Perry Kilkullen said
in such a voice that Paula glanced at him
sharply.
He was staring
openly at Maggy with a look of such
poleaxed yearning that Paula would have laughed if her self-esteem hadn't
required a split second
to regain its equilibrium.
Ah, but what did she take herself for?
Her forty-three years, luscious as they
were, would seem nothing when compared to Maggy's resplendent eighteen, Paula
thought, shaking herself mentally.
"How does she come to be
your
protégée
the stranger continued, not trying to hide his curiosity.
"Ah, that's a long
story," Paula said evasively.
She
had to grant
eighteen its full glory, she reflected, but she didn't have
to humble herself before it.
This
handsome Kilkullen would have to try much harder to find out
anything he
wished to know.
Maggy, still trapped in the
corner, looked at Mistral who stood
some twenty feet away.
Oh, this was intolerable.
She couldn't endure another minute without
some contact with him.
Perhaps he would
put his arm around her, or at least take her hand in his.
She
needed some loving word, some
gesture.
Why was she so childish?
Even a single smile would help her to get
through these moments.
Maggy began to
struggle through the mob in Mistral's direction.

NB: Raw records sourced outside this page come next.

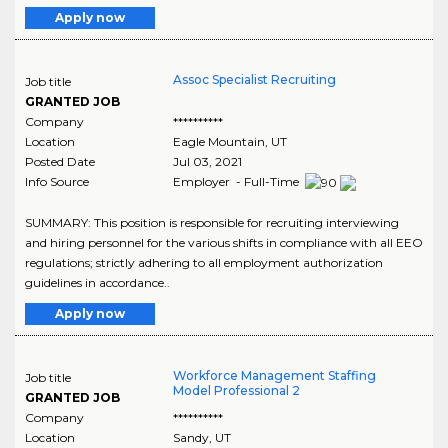
Apply now
Assoc Specialist Recruiting
Job title
GRANTED JOB
Company
**********
Location
Eagle Mountain
,
UT
Posted Date
Jul 03, 2021
Info Source
Employer - Full-Time
SUMMARY: This position is responsible for recruiting interviewing
and hiring personnel for the various shifts in compliance with all EEO
regulations; strictly adhering to all employment authorization
guidelines in accordance..
Apply now
Workforce Management Staffing
Job title
Model Professional 2
GRANTED JOB
Company
**********
Location
Sandy
,
UT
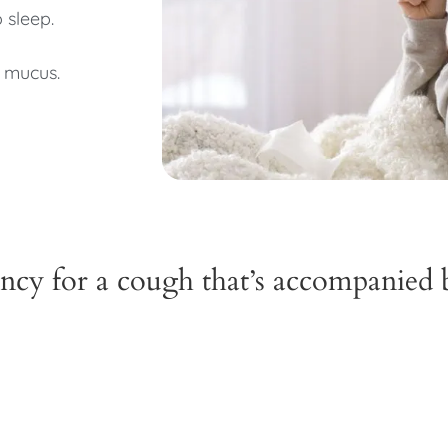
o sleep.
 mucus.
cy for a cough that’s accompanied 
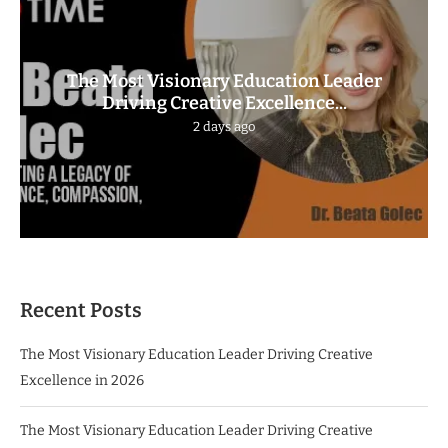
The Most Visionary Education Leader
Driving Creative Excellence...
2 days ago
Recent Posts
The Most Visionary Education Leader Driving Creative
Excellence in 2026
The Most Visionary Education Leader Driving Creative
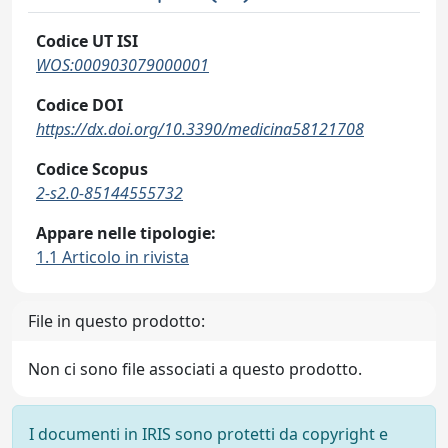
Codice UT ISI
WOS:000903079000001
Codice DOI
https://dx.doi.org/10.3390/medicina58121708
Codice Scopus
2-s2.0-85144555732
Appare nelle tipologie:
1.1 Articolo in rivista
File in questo prodotto:
Non ci sono file associati a questo prodotto.
I documenti in IRIS sono protetti da copyright e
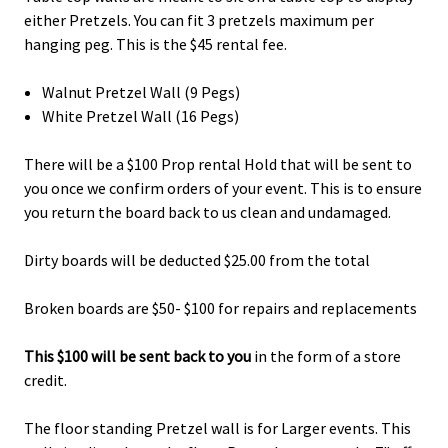
either Pretzels. You can fit 3 pretzels maximum per
hanging peg. This is the $45 rental fee.
Walnut Pretzel Wall (9 Pegs)
White Pretzel Wall (16 Pegs)
There will be a $100 Prop rental Hold that will be sent to
you once we confirm orders of your event. This is to ensure
you return the board back to us clean and undamaged.
Dirty boards will be deducted $25.00 from the total
Broken boards are $50- $100 for repairs and replacements
This $100 will be sent back to you
in the form of a store
credit.
The floor standing Pretzel wall is for Larger events. This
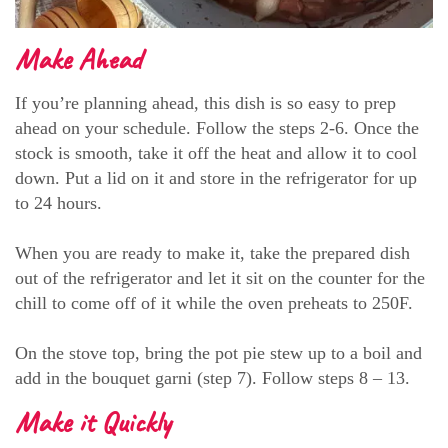
Make Ahead
If you’re planning ahead, this dish is so easy to prep
ahead on your schedule. Follow the steps 2-6. Once the
stock is smooth, take it off the heat and allow it to cool
down. Put a lid on it and store in the refrigerator for up
to 24 hours.
When you are ready to make it, take the prepared dish
out of the refrigerator and let it sit on the counter for the
chill to come off of it while the oven preheats to 250F.
On the stove top, bring the pot pie stew up to a boil and
add in the bouquet garni (step 7). Follow steps 8 – 13.
Make it Quickly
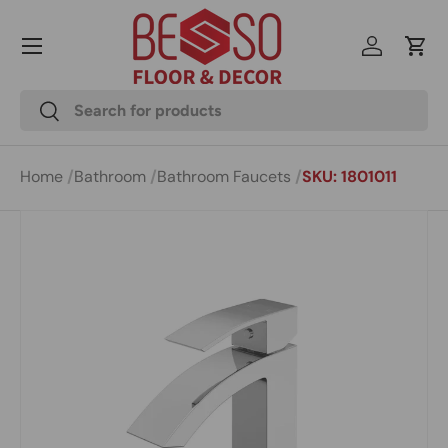
Menu
Skip to content
Log in
Cart
Search
Search
Home
Bathroom
Bathroom Faucets
SKU: 1801011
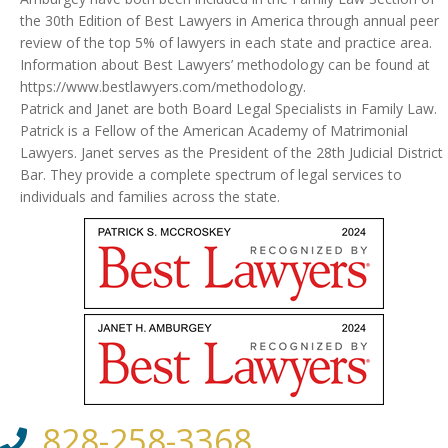
the 30th Edition of Best Lawyers in America through annual peer
review of the top 5% of lawyers in each state and practice area.
Information about Best Lawyers’ methodology can be found at
https://www.bestlawyers.com/methodology.
Patrick and Janet are both Board Legal Specialists in Family Law.
Patrick is a Fellow of the American Academy of Matrimonial
Lawyers. Janet serves as the President of the 28th Judicial District
Bar. They provide a complete spectrum of legal services to
individuals and families across the state.
828-258-3368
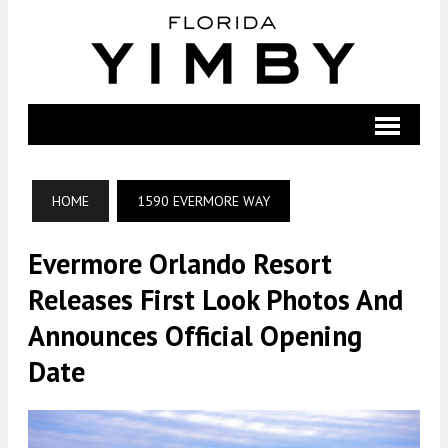
HOME
1590 EVERMORE WAY
Evermore Orlando Resort
Releases First Look Photos And
Announces Official Opening
Date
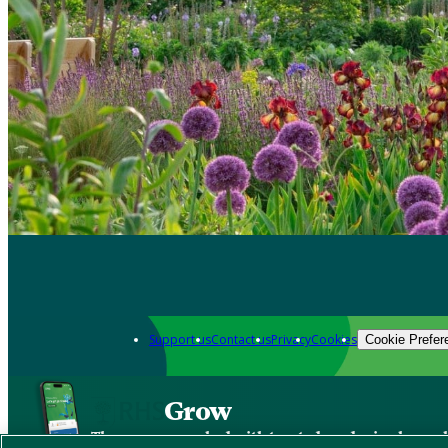
Support us
Contact us
Privacy
Cookies
Cookie Prefer
Grow
The new app packed with trusted gardening know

She found her passage blocked by Avigdor, who
had been collared by a stout man with dyed black hair.
"Adrien, who owns that
nude lying on the green cushions?"
I want to find the lucky son of a bitch and get it from him.
It's only a question of how much he wants
—
I'll pay anything
—
be a good chap and tell me."
"It's not for
sale," Maggy said gently.
"Mademoiselle Lunel is
right," Avigdor agreed.
"It
belongs to Miss Browning."
"The hell it does!"
the stout man said.
"Where is she
—
I'd like to talk to her."
"Monsieur Avigdor is
mistaken," Maggy spoke up firmly.
"I've
owned that particular
painting from the very day it was painted.
Julien gave it to me and it has no price because I'll never sell
it."
"What do you say,
Avigdor?" the man insisted, unimpressed.
"There seems to be some confusion...
ah, perhaps Miss Browning can...
I don't..."
Avigdor looked as if the heavens had opened
and hail had ruined his hay.
"Look, just follow
me," Maggy told the stout man.
Avigdor obviously didn't know what he was doing or saying.
With difficulty she cleared the way toward
Mistral, and clutched his arm.
"Julien, that dealer of
yours has just told this gentleman that my picture doesn't belong to me
—
explain to him, would you, please?"
Mistral turned his head and glared at both of them from under his
frowning brows.
His mouth, always set in
a stern line, was tight with annoyance.